- _Aim of the task_:
Could you repeat exactly the lines below, from the line containing "PIN 碼、圖案、密碼、指紋和面部識別鎖。" through the last one, both included, while leaving out any pictures?
★ ★ ★ ★
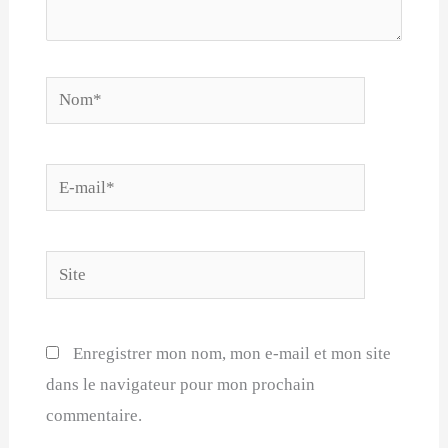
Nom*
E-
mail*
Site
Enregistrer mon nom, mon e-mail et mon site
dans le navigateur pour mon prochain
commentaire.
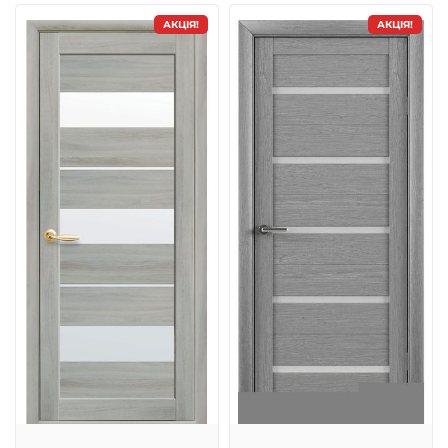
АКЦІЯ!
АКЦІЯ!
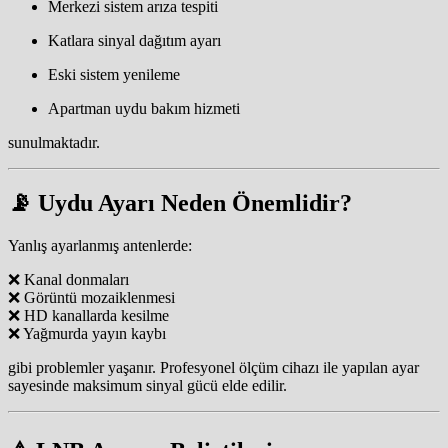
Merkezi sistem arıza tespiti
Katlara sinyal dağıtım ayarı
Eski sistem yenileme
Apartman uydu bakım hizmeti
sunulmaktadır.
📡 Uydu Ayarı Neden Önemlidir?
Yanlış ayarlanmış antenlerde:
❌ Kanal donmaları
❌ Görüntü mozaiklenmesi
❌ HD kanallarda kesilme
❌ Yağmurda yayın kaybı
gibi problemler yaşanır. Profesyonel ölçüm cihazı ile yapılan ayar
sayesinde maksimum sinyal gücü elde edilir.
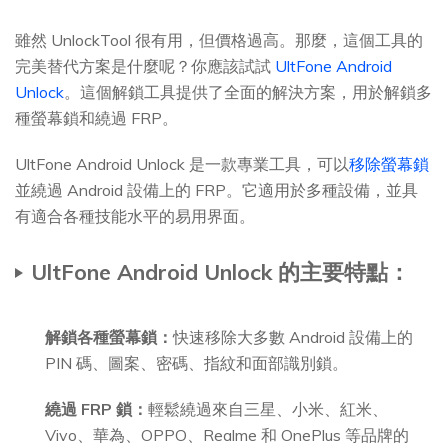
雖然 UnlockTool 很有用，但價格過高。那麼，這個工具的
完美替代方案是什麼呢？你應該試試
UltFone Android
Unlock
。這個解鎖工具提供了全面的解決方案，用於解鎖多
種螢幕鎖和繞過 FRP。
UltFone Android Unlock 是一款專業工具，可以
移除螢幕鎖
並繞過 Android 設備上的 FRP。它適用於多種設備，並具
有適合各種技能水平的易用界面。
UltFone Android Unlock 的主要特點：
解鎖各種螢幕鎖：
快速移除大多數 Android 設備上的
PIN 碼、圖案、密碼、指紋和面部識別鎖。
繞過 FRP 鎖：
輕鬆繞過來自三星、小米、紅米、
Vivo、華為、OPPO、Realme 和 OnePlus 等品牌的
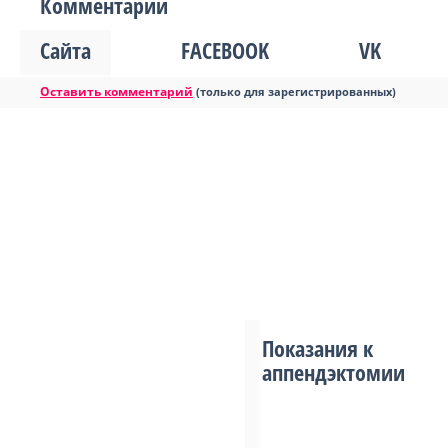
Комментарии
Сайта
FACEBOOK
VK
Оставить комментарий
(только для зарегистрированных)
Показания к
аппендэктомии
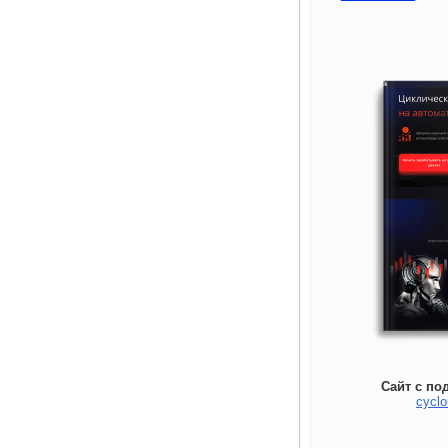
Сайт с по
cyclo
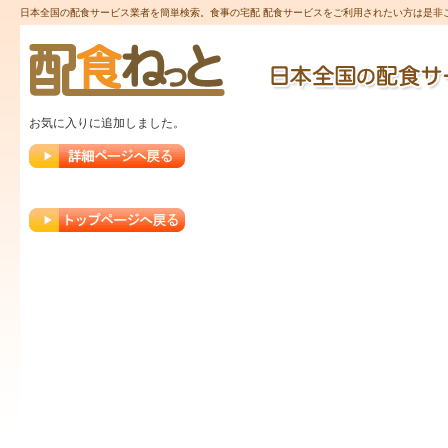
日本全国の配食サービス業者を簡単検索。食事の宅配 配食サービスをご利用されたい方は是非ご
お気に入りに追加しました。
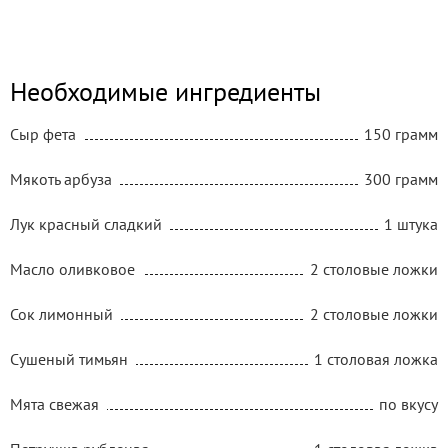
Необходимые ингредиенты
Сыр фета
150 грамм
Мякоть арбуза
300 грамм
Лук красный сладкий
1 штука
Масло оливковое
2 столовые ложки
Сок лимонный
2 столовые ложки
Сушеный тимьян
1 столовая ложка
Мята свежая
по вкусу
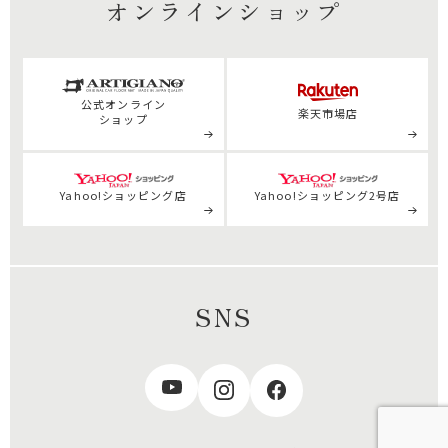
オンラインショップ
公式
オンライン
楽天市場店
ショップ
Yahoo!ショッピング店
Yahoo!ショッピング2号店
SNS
★ ★ ★ ★
- _Exercise output_:
PIN 碼、圖案、密碼、指紋和面部識別鎖。
繞過 FRP 鎖：
輕鬆繞過來自三星、小米、紅米、
Vivo、華為、OPPO、Realme 和 OnePlus 等品牌的
Комментарии
Сайта
FACEBOOK
VK
Оставить комментарий
(только для зарегистрированных)
Показания к
аппендэктомии
Сайт с по
cyclo
日本全国の配食サービス業者を簡単検索。食事の宅配 配食サービスをご利用されたい方は是非ご
お気に入りに追加しました。
Необходимые ингредиенты
Сыр фета
150 грамм
Мякоть арбуза
300 грамм
Лук красный сладкий
1 штука
Масло оливковое
2 столовые ложки
Сок лимонный
2 столовые ложки
Сушеный тимьян
1 столовая ложка
Мята свежая
по вкусу
オンラインショップ
公式
オンライン
楽天市場店
ショップ
Yahoo!ショッピング店
Yahoo!ショッピング2号店
SNS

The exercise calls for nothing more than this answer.